* Task goal
Set down, please, exactly the lines below that run from the line with "Esto son hechos objetivos y en buena medida" to the line with "Fiano Romano (15 alberghi)", both lines included.

* Data records
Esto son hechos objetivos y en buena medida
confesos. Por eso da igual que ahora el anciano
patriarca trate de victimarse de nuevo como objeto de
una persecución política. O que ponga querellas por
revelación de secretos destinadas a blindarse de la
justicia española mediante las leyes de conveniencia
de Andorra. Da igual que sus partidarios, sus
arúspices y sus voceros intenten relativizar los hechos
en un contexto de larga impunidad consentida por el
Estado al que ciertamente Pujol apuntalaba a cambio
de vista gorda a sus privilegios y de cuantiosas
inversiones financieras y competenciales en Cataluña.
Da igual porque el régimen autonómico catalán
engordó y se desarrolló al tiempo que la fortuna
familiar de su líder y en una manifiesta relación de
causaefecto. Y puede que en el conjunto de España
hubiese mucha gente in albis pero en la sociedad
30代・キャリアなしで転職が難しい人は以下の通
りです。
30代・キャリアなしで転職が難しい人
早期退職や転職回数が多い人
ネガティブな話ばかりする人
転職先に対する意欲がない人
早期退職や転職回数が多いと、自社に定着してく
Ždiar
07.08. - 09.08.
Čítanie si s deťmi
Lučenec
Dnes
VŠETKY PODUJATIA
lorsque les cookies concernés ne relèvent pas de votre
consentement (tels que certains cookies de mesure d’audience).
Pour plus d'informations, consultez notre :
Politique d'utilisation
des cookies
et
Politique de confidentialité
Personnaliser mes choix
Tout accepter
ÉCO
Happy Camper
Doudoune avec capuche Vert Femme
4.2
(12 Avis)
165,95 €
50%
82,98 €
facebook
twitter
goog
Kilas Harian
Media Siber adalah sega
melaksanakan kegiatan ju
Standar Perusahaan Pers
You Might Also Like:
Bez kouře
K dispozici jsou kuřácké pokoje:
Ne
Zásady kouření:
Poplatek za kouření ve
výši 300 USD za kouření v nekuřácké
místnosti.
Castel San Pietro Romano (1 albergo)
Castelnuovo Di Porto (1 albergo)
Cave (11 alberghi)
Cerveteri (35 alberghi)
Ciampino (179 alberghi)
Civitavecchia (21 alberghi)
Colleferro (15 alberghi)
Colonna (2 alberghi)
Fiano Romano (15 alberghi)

...

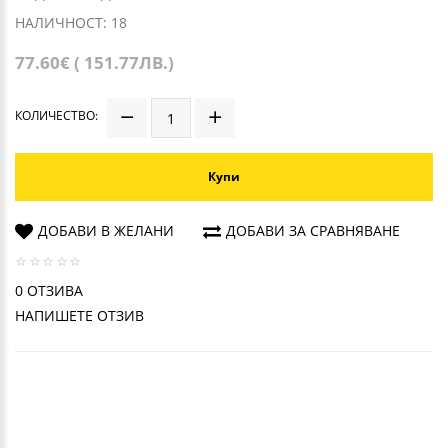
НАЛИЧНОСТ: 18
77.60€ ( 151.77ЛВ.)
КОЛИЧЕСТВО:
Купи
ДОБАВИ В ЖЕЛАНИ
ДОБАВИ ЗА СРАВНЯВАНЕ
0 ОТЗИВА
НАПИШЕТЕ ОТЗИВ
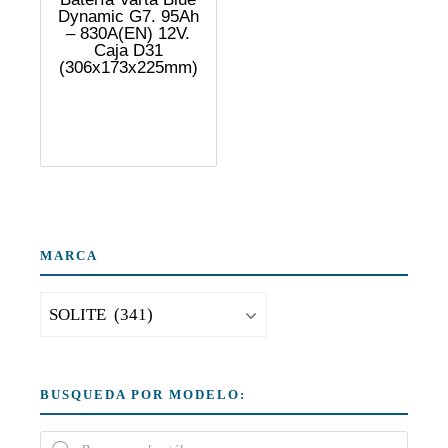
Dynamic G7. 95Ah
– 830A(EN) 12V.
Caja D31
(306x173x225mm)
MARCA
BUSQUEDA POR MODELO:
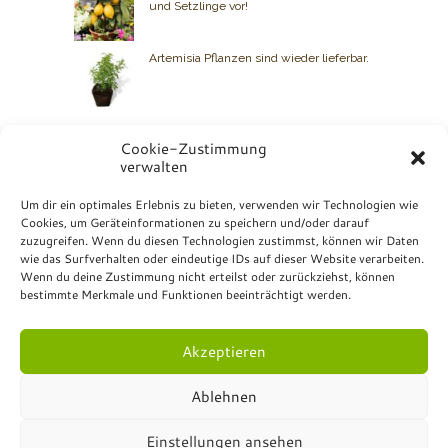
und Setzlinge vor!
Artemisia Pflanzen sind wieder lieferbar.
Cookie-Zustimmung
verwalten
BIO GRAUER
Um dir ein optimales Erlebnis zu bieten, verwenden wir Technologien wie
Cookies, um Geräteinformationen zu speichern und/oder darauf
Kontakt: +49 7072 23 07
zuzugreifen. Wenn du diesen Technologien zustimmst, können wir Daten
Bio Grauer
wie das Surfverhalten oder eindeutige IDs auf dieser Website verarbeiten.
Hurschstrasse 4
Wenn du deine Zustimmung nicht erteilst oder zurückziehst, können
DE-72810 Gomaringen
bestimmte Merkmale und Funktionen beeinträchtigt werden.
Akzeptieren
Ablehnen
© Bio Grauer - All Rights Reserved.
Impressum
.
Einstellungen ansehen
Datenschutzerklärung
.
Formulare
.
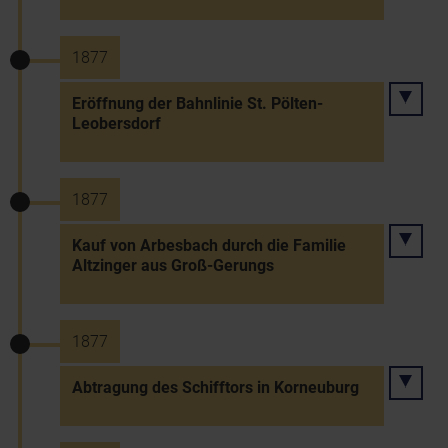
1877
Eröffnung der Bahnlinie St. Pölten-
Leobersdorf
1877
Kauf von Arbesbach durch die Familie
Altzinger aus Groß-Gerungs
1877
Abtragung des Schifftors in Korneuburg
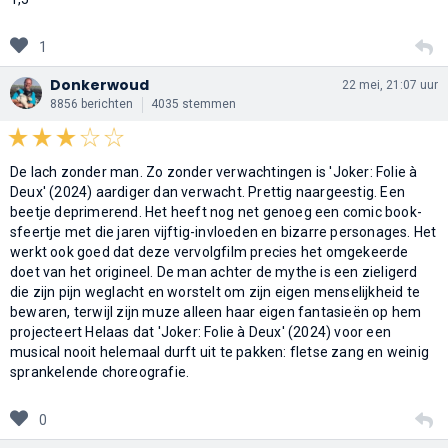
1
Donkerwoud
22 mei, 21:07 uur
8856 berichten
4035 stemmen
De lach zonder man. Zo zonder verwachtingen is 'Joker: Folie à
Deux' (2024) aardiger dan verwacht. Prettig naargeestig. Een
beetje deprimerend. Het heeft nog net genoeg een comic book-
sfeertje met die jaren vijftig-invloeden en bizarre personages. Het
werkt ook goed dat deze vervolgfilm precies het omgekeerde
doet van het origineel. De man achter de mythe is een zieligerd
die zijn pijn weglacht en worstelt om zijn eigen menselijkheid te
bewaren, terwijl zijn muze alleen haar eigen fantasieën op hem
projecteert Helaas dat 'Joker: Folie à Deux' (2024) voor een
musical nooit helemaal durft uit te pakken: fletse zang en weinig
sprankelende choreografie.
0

---

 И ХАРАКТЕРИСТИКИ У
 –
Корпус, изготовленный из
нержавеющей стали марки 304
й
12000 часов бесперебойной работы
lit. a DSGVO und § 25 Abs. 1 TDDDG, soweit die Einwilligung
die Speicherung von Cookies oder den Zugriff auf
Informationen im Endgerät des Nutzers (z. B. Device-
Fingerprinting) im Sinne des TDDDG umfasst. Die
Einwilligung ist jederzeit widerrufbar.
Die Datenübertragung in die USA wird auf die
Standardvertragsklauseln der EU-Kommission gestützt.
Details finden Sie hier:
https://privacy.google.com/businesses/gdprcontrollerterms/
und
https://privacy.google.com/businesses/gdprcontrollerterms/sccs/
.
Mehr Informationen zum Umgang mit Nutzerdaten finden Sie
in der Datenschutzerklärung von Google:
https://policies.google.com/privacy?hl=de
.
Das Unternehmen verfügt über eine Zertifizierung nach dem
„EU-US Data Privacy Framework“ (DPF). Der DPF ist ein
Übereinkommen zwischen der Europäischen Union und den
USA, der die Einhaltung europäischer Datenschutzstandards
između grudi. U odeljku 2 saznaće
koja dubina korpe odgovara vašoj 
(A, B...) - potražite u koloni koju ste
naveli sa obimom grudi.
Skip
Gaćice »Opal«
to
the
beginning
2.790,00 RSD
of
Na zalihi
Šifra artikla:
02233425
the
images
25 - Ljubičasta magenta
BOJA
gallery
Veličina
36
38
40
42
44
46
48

* Result for this exercise
Esto son hechos objetivos y en buena medida
confesos. Por eso da igual que ahora el anciano
patriarca trate de victimarse de nuevo como objeto de
una persecución política. O que ponga querellas por
revelación de secretos destinadas a blindarse de la
justicia española mediante las leyes de conveniencia
de Andorra. Da igual que sus partidarios, sus
arúspices y sus voceros intenten relativizar los hechos
en un contexto de larga impunidad consentida por el
Estado al que ciertamente Pujol apuntalaba a cambio
de vista gorda a sus privilegios y de cuantiosas
inversiones financieras y competenciales en Cataluña.
Da igual porque el régimen autonómico catalán
engordó y se desarrolló al tiempo que la fortuna
familiar de su líder y en una manifiesta relación de
causaefecto. Y puede que en el conjunto de España
hubiese mucha gente in albis pero en la sociedad
30代・キャリアなしで転職が難しい人は以下の通
りです。
30代・キャリアなしで転職が難しい人
早期退職や転職回数が多い人
ネガティブな話ばかりする人
転職先に対する意欲がない人
早期退職や転職回数が多いと、自社に定着してく
Ždiar
07.08. - 09.08.
Čítanie si s deťmi
Lučenec
Dnes
VŠETKY PODUJATIA
lorsque les cookies concernés ne relèvent pas de votre
consentement (tels que certains cookies de mesure d’audience).
Pour plus d'informations, consultez notre :
Politique d'utilisation
des cookies
et
Politique de confidentialité
Personnaliser mes choix
Tout accepter
ÉCO
Happy Camper
Doudoune avec capuche Vert Femme
4.2
(12 Avis)
165,95 €
50%
82,98 €
facebook
twitter
goog
Kilas Harian
Media Siber adalah sega
melaksanakan kegiatan ju
Standar Perusahaan Pers
You Might Also Like:
Bez kouře
K dispozici jsou kuřácké pokoje:
Ne
Zásady kouření:
Poplatek za kouření ve
výši 300 USD za kouření v nekuřácké
místnosti.
Castel San Pietro Romano (1 albergo)
Castelnuovo Di Porto (1 albergo)
Cave (11 alberghi)
Cerveteri (35 alberghi)
Ciampino (179 alberghi)
Civitavecchia (21 alberghi)
Colleferro (15 alberghi)
Colonna (2 alberghi)
Fiano Romano (15 alberghi)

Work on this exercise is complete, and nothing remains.